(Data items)
--

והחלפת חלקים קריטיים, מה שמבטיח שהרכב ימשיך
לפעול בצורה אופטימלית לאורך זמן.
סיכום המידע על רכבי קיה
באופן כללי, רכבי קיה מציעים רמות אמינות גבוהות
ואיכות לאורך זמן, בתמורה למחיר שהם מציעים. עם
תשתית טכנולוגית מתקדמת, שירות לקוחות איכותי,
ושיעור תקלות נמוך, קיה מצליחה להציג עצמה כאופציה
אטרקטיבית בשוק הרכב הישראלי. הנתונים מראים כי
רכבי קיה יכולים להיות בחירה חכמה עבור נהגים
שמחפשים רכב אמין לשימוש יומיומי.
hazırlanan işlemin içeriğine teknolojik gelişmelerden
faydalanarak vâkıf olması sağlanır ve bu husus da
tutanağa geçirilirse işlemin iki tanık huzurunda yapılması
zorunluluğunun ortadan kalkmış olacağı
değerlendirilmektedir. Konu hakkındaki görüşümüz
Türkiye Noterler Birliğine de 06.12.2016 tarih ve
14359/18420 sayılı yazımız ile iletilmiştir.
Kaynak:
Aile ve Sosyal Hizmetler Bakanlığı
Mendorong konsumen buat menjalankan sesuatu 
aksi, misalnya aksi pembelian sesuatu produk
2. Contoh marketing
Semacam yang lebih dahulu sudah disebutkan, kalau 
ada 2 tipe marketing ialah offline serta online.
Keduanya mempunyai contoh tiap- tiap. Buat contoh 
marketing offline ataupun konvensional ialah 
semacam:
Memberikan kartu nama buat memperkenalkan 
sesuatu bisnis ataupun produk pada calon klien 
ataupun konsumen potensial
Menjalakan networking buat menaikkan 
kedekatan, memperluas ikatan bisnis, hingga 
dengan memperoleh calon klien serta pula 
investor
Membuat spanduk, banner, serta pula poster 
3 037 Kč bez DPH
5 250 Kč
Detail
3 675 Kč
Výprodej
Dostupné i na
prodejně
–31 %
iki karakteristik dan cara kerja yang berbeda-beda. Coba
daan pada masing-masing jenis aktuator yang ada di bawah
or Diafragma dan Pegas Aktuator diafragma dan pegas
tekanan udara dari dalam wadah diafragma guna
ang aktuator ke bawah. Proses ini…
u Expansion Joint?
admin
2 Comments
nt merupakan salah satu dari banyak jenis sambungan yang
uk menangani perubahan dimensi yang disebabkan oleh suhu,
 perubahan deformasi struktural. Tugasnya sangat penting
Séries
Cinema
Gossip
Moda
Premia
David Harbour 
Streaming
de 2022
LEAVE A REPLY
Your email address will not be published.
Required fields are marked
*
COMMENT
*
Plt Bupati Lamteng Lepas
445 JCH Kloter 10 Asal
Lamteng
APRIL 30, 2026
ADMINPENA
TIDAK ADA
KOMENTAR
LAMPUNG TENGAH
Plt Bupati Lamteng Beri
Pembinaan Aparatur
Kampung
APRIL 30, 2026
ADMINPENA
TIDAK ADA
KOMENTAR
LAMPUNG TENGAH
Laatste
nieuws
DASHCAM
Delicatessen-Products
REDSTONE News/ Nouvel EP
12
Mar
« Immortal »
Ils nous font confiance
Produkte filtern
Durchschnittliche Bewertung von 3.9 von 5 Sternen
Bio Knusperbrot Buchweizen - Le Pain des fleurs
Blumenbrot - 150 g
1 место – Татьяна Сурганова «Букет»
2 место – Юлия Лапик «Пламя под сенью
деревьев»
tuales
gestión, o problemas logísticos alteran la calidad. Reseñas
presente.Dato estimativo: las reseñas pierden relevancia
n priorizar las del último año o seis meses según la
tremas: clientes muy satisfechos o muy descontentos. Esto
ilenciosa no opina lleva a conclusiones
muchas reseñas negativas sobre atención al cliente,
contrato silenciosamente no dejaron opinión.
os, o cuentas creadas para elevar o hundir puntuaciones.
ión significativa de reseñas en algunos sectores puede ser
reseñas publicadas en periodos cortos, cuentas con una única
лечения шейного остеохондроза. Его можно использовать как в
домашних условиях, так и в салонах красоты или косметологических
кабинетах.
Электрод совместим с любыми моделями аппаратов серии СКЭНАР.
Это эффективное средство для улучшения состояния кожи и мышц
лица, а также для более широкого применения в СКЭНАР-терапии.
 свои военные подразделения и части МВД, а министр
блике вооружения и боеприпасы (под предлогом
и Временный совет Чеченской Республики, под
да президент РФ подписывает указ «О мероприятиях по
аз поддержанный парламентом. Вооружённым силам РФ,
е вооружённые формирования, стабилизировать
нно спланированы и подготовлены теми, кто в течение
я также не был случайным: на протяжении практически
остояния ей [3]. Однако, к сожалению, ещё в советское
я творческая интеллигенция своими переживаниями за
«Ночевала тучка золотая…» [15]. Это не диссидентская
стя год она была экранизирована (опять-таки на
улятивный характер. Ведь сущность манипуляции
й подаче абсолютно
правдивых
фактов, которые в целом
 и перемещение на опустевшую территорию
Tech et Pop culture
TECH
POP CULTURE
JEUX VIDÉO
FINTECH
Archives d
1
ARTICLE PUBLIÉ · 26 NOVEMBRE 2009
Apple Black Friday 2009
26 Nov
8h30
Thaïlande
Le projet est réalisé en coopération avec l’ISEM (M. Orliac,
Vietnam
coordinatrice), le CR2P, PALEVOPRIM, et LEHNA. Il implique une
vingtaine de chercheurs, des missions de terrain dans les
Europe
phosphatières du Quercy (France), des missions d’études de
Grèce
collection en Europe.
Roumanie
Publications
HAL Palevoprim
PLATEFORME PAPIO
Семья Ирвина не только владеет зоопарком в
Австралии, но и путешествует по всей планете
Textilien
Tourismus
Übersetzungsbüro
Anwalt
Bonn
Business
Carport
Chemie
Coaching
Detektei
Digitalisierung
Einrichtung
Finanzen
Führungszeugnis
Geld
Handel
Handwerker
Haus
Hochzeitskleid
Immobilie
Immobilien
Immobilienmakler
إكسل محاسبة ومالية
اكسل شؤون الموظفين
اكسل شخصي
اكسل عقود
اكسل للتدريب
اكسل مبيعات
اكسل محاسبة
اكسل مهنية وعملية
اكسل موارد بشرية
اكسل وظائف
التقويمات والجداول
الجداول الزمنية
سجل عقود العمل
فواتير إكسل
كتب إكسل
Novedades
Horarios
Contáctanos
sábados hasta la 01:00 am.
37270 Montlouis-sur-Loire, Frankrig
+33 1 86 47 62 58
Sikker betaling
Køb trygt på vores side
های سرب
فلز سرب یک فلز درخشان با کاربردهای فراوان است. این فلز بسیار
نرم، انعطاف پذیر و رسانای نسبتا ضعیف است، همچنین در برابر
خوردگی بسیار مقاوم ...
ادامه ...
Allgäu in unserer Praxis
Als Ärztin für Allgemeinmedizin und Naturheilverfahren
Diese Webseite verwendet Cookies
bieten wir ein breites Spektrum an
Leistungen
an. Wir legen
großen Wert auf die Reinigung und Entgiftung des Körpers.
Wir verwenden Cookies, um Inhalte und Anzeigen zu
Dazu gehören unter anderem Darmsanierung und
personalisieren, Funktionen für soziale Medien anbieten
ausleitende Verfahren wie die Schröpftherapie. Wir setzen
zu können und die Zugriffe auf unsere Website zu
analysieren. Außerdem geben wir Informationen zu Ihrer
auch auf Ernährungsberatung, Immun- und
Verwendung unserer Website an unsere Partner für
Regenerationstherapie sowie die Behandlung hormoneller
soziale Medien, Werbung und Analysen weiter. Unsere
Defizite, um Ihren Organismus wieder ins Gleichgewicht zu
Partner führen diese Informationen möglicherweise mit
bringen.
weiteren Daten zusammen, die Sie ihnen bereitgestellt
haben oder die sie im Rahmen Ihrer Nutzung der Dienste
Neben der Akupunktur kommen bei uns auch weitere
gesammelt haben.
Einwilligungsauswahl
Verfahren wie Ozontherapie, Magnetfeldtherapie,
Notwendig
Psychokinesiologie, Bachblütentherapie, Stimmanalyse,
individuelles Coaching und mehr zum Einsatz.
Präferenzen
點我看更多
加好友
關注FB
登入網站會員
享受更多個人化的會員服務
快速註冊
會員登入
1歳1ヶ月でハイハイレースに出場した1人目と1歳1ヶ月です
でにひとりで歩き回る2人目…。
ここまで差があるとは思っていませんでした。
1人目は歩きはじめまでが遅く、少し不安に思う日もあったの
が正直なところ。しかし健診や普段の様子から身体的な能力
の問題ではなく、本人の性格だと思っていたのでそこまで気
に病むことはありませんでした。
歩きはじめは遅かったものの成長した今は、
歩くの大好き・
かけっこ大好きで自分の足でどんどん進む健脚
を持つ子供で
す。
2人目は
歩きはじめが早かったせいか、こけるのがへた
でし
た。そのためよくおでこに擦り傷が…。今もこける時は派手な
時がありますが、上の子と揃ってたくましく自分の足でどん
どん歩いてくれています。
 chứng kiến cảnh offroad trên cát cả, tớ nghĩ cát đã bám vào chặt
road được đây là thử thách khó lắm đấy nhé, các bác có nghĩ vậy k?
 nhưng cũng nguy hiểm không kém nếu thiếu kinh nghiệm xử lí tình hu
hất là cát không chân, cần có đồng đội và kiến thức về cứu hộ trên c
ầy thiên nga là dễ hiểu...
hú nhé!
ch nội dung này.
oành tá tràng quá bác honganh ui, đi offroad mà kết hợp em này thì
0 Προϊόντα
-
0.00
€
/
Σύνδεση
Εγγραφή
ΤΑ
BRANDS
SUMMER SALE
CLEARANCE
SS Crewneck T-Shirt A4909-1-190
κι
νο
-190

--

Task requirements: A verbatim transcription is needed of the lines above, starting at the line with "Aile ve Sosyal Hizmetler Bakanlığı" and ending at the line with "kedekatan, memperluas ikatan bisnis, hingga", both included, and of nothing else.

Final answer:
Aile ve Sosyal Hizmetler Bakanlığı
Mendorong konsumen buat menjalankan sesuatu 
aksi, misalnya aksi pembelian sesuatu produk
2. Contoh marketing
Semacam yang lebih dahulu sudah disebutkan, kalau 
ada 2 tipe marketing ialah offline serta online.
Keduanya mempunyai contoh tiap- tiap. Buat contoh 
marketing offline ataupun konvensional ialah 
semacam:
Memberikan kartu nama buat memperkenalkan 
sesuatu bisnis ataupun produk pada calon klien 
ataupun konsumen potensial
Menjalakan networking buat menaikkan 
kedekatan, memperluas ikatan bisnis, hingga 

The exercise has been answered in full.